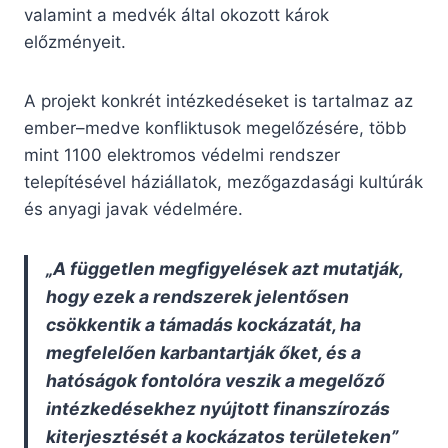
valamint a medvék által okozott károk
előzményeit.
A projekt konkrét intézkedéseket is tartalmaz az
ember–medve konfliktusok megelőzésére, több
mint 1100 elektromos védelmi rendszer
telepítésével háziállatok, mezőgazdasági kultúrák
és anyagi javak védelmére.
„A független megfigyelések azt mutatják,
hogy ezek a rendszerek jelentősen
csökkentik a támadás kockázatát, ha
megfelelően karbantartják őket, és a
hatóságok fontolóra veszik a megelőző
intézkedésekhez nyújtott finanszírozás
kiterjesztését a kockázatos területeken”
● ● ● ● ● ● ●
All of the material must be repeated exactly in the answer, apart from the pictures.

→ **Response to this task**:
valamint a medvék által okozott károk
előzményeit.
A projekt konkrét intézkedéseket is tartalmaz az
ember–medve konfliktusok megelőzésére, több
mint 1100 elektromos védelmi rendszer
telepítésével háziállatok, mezőgazdasági kultúrák
és anyagi javak védelmére.
„A független megfigyelések azt mutatják,
hogy ezek a rendszerek jelentősen
csökkentik a támadás kockázatát, ha
megfelelően karbantartják őket, és a
hatóságok fontolóra veszik a megelőző
intézkedésekhez nyújtott finanszírozás
kiterjesztését a kockázatos területeken”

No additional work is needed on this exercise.